◆ **Records to process**
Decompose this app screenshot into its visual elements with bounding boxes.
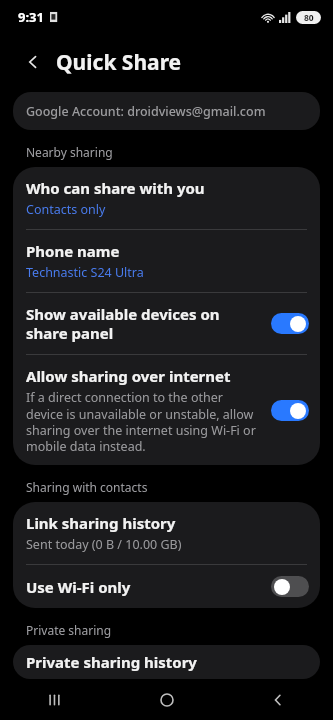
staticText: Sent today (0 B / 10.00 GB) (26, 536, 182, 553)
button[interactable]: Phone name (13, 230, 320, 292)
staticText: 9:31 (18, 8, 44, 26)
staticText: Technastic S24 Ultra (26, 264, 144, 281)
button[interactable]: Toggle off (271, 576, 309, 597)
staticText: Phone name (26, 241, 120, 261)
staticText: Private sharing history (26, 652, 197, 672)
staticText: 80 (304, 12, 314, 24)
button[interactable]: Show available devices on share panel (13, 293, 320, 354)
button[interactable]: Home (143, 680, 191, 720)
button[interactable]: Toggle on (271, 400, 309, 421)
button[interactable]: Recent apps (32, 680, 80, 720)
button[interactable]: Allow sharing over internet (13, 355, 320, 465)
staticText: Who can share with you (26, 178, 205, 198)
button[interactable]: Toggle on (271, 313, 309, 334)
staticText: Private sharing (26, 622, 112, 638)
button[interactable]: Google Account: droidviews@gmail.com (13, 92, 320, 130)
staticText: Sharing with contacts (26, 479, 148, 495)
staticText: Show available devices on share panel (26, 304, 261, 343)
staticText: Quick Share (56, 48, 182, 77)
button[interactable]: Who can share with you (13, 167, 320, 229)
staticText: Use Wi-Fi only (26, 577, 131, 597)
button[interactable]: Link sharing history (13, 502, 320, 564)
staticText: Link sharing history (26, 513, 176, 533)
staticText: Nearby sharing (26, 144, 113, 160)
button[interactable]: Back (18, 47, 48, 77)
button[interactable]: Back (254, 680, 302, 720)
button[interactable]: Private sharing history (13, 645, 320, 679)
button[interactable]: Use Wi-Fi only (13, 565, 320, 608)
staticText: Google Account: droidviews@gmail.com (26, 103, 266, 120)
staticText: Allow sharing over internet (26, 366, 231, 386)
staticText: If a direct connection to the other devi… (26, 389, 261, 454)
staticText: Contacts only (26, 201, 106, 218)
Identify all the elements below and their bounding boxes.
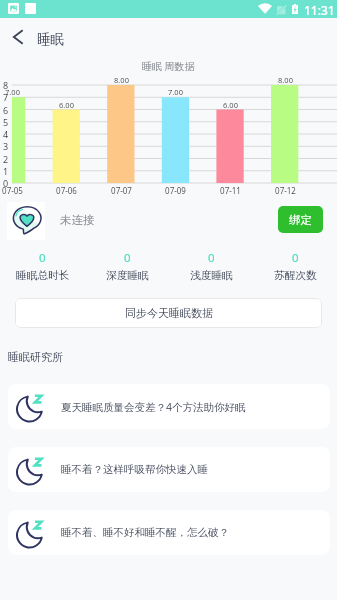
staticText: 2 bbox=[3, 153, 9, 165]
staticText: 睡眠 bbox=[37, 31, 64, 48]
staticText: 6.00 bbox=[59, 100, 74, 110]
button[interactable]: 夏天睡眠质量会变差？4个方法助你好眠 bbox=[8, 384, 330, 429]
staticText: 0 bbox=[39, 250, 46, 266]
staticText: 浅度睡眠 bbox=[190, 269, 233, 282]
staticText: 0 bbox=[208, 250, 215, 266]
staticText: 睡不着？这样呼吸帮你快速入睡 bbox=[61, 463, 208, 476]
staticText: 8 bbox=[3, 79, 9, 91]
staticText: 苏醒次数 bbox=[274, 269, 317, 282]
staticText: 7.00 bbox=[5, 87, 20, 97]
button[interactable]: 绑定 bbox=[278, 206, 323, 233]
staticText: 8.00 bbox=[278, 75, 293, 85]
staticText: 07-06 bbox=[56, 185, 77, 196]
staticText: 睡眠研究所 bbox=[8, 350, 63, 364]
staticText: 同步今天睡眠数据 bbox=[125, 306, 213, 320]
staticText: 8.00 bbox=[114, 75, 129, 85]
staticText: 夏天睡眠质量会变差？4个方法助你好眠 bbox=[61, 400, 246, 414]
button[interactable]: 睡不着？这样呼吸帮你快速入睡 bbox=[8, 447, 330, 492]
staticText: 6 bbox=[3, 104, 9, 116]
staticText: 绑定 bbox=[289, 213, 312, 227]
staticText: 07-11 bbox=[220, 185, 241, 196]
staticText: 11:31 bbox=[304, 2, 335, 18]
staticText: 1 bbox=[3, 165, 9, 177]
staticText: 6.00 bbox=[223, 100, 238, 110]
button[interactable]: 同步今天睡眠数据 bbox=[15, 298, 322, 328]
staticText: 未连接 bbox=[60, 213, 95, 227]
staticText: 7.00 bbox=[168, 87, 183, 97]
staticText: 0 bbox=[292, 250, 299, 266]
staticText: 睡不着、睡不好和睡不醒，怎么破？ bbox=[61, 526, 229, 539]
staticText: 3 bbox=[3, 140, 9, 152]
staticText: 07-09 bbox=[165, 185, 186, 196]
button[interactable]: Back bbox=[5, 24, 31, 50]
staticText: 07-07 bbox=[111, 185, 132, 196]
staticText: 睡眠总时长 bbox=[16, 269, 70, 282]
staticText: 5 bbox=[3, 116, 9, 128]
button[interactable]: 睡不着、睡不好和睡不醒，怎么破？ bbox=[8, 510, 330, 555]
staticText: 07-05 bbox=[2, 185, 23, 196]
staticText: 0 bbox=[3, 177, 9, 189]
staticText: 4 bbox=[3, 128, 9, 140]
staticText: 0 bbox=[124, 250, 131, 266]
staticText: 睡眠 周数据 bbox=[142, 59, 195, 73]
staticText: 深度睡眠 bbox=[106, 269, 149, 282]
staticText: 07-12 bbox=[275, 185, 296, 196]
staticText: 7 bbox=[3, 91, 9, 103]
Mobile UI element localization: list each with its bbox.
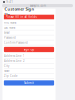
- staticText: example.com: [30, 4, 46, 7]
- staticText: Password: [4, 36, 16, 39]
- staticText: City: [4, 64, 9, 68]
- button[interactable]: Sign Up: [2, 45, 56, 52]
- staticText: Please fill in all fields: [6, 15, 36, 19]
- button[interactable]: Submit: [2, 79, 56, 86]
- staticText: Submit: [24, 81, 34, 85]
- staticText: 9:41: [6, 0, 13, 4]
- staticText: Last Name: [4, 26, 16, 29]
- staticText: Zip Code: [4, 74, 18, 78]
- staticText: State: [4, 69, 10, 73]
- staticText: First Name: [4, 21, 17, 24]
- staticText: Address Line 1: [4, 54, 25, 58]
- staticText: Confirm Password: [4, 41, 28, 44]
- staticText: Sign Up: [24, 48, 34, 51]
- staticText: Address Line 2: [4, 59, 25, 63]
- staticText: Email: [4, 31, 10, 34]
- staticText: Customer Sign Up: [4, 6, 34, 17]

◆ **What is expected**
Every line above should be returned word for word, with the pictures left behind.

◆ **Solution to the exercise**
Decompose this app screenshot into its visual elements with bounding boxes.
staticText: Sent today (0 B / 10.00 GB) (26, 536, 182, 553)
button[interactable]: Phone name (13, 230, 320, 292)
staticText: 9:31 (18, 8, 44, 26)
staticText: Technastic S24 Ultra (26, 264, 144, 281)
button[interactable]: Toggle off (271, 576, 309, 597)
staticText: Phone name (26, 241, 120, 261)
staticText: Private sharing history (26, 652, 197, 672)
staticText: 80 (304, 12, 314, 24)
button[interactable]: Show available devices on share panel (13, 293, 320, 354)
button[interactable]: Home (143, 680, 191, 720)
button[interactable]: Toggle on (271, 400, 309, 421)
button[interactable]: Recent apps (32, 680, 80, 720)
button[interactable]: Allow sharing over internet (13, 355, 320, 465)
staticText: Who can share with you (26, 178, 205, 198)
button[interactable]: Toggle on (271, 313, 309, 334)
staticText: Private sharing (26, 622, 112, 638)
button[interactable]: Google Account: droidviews@gmail.com (13, 92, 320, 130)
staticText: Sharing with contacts (26, 479, 148, 495)
staticText: Show available devices on share panel (26, 304, 261, 343)
staticText: Quick Share (56, 48, 182, 77)
button[interactable]: Who can share with you (13, 167, 320, 229)
staticText: Use Wi-Fi only (26, 577, 131, 597)
button[interactable]: Link sharing history (13, 502, 320, 564)
staticText: Link sharing history (26, 513, 176, 533)
staticText: Nearby sharing (26, 144, 113, 160)
button[interactable]: Back (18, 47, 48, 77)
button[interactable]: Back (254, 680, 302, 720)
button[interactable]: Private sharing history (13, 645, 320, 679)
button[interactable]: Use Wi-Fi only (13, 565, 320, 608)
staticText: Google Account: droidviews@gmail.com (26, 103, 266, 120)
staticText: Allow sharing over internet (26, 366, 231, 386)
staticText: If a direct connection to the other devi… (26, 389, 261, 454)
staticText: Contacts only (26, 201, 106, 218)
Identify all the elements below and their bounding boxes.
staticText: 2 bbox=[3, 153, 9, 165]
staticText: 睡眠 bbox=[37, 31, 64, 48]
staticText: 6.00 bbox=[59, 100, 74, 110]
button[interactable]: 夏天睡眠质量会变差？4个方法助你好眠 bbox=[8, 384, 330, 429]
staticText: 0 bbox=[39, 250, 46, 266]
staticText: 浅度睡眠 bbox=[190, 269, 233, 282]
staticText: 0 bbox=[208, 250, 215, 266]
staticText: 睡不着？这样呼吸帮你快速入睡 bbox=[61, 463, 208, 476]
staticText: 8 bbox=[3, 79, 9, 91]
staticText: 苏醒次数 bbox=[274, 269, 317, 282]
staticText: 7.00 bbox=[5, 87, 20, 97]
button[interactable]: 绑定 bbox=[278, 206, 323, 233]
staticText: 8.00 bbox=[278, 75, 293, 85]
staticText: 07-06 bbox=[56, 185, 77, 196]
staticText: 睡眠研究所 bbox=[8, 350, 63, 364]
staticText: 同步今天睡眠数据 bbox=[125, 306, 213, 320]
staticText: 8.00 bbox=[114, 75, 129, 85]
staticText: 夏天睡眠质量会变差？4个方法助你好眠 bbox=[61, 400, 246, 414]
button[interactable]: 睡不着？这样呼吸帮你快速入睡 bbox=[8, 447, 330, 492]
staticText: 6 bbox=[3, 104, 9, 116]
staticText: 绑定 bbox=[289, 213, 312, 227]
staticText: 07-11 bbox=[220, 185, 241, 196]
staticText: 11:31 bbox=[304, 2, 335, 18]
staticText: 1 bbox=[3, 165, 9, 177]
staticText: 6.00 bbox=[223, 100, 238, 110]
button[interactable]: 同步今天睡眠数据 bbox=[15, 298, 322, 328]
staticText: 未连接 bbox=[60, 213, 95, 227]
staticText: 7.00 bbox=[168, 87, 183, 97]
staticText: 0 bbox=[292, 250, 299, 266]
staticText: 睡不着、睡不好和睡不醒，怎么破？ bbox=[61, 526, 229, 539]
staticText: 3 bbox=[3, 140, 9, 152]
staticText: 07-09 bbox=[165, 185, 186, 196]
button[interactable]: Back bbox=[5, 24, 31, 50]
staticText: 07-07 bbox=[111, 185, 132, 196]
staticText: 睡眠总时长 bbox=[16, 269, 70, 282]
staticText: 5 bbox=[3, 116, 9, 128]
button[interactable]: 睡不着、睡不好和睡不醒，怎么破？ bbox=[8, 510, 330, 555]
staticText: 07-05 bbox=[2, 185, 23, 196]
staticText: 0 bbox=[3, 177, 9, 189]
staticText: 4 bbox=[3, 128, 9, 140]
staticText: 0 bbox=[124, 250, 131, 266]
staticText: 睡眠 周数据 bbox=[142, 59, 195, 73]
staticText: 深度睡眠 bbox=[106, 269, 149, 282]
staticText: 07-12 bbox=[275, 185, 296, 196]
staticText: 7 bbox=[3, 91, 9, 103]
Mobile UI element localization: list each with its bbox.
- staticText: example.com: [30, 4, 46, 7]
- staticText: Password: [4, 36, 16, 39]
- staticText: City: [4, 64, 9, 68]
- button[interactable]: Sign Up: [2, 45, 56, 52]
- staticText: Please fill in all fields: [6, 15, 36, 19]
- button[interactable]: Submit: [2, 79, 56, 86]
- staticText: Submit: [24, 81, 34, 85]
- staticText: 9:41: [6, 0, 13, 4]
- staticText: Last Name: [4, 26, 16, 29]
- staticText: Zip Code: [4, 74, 18, 78]
- staticText: State: [4, 69, 10, 73]
- staticText: First Name: [4, 21, 17, 24]
- staticText: Address Line 1: [4, 54, 25, 58]
- staticText: Confirm Password: [4, 41, 28, 44]
- staticText: Sign Up: [24, 48, 34, 51]
- staticText: Address Line 2: [4, 59, 25, 63]
- staticText: Email: [4, 31, 10, 34]
- staticText: Customer Sign Up: [4, 6, 34, 17]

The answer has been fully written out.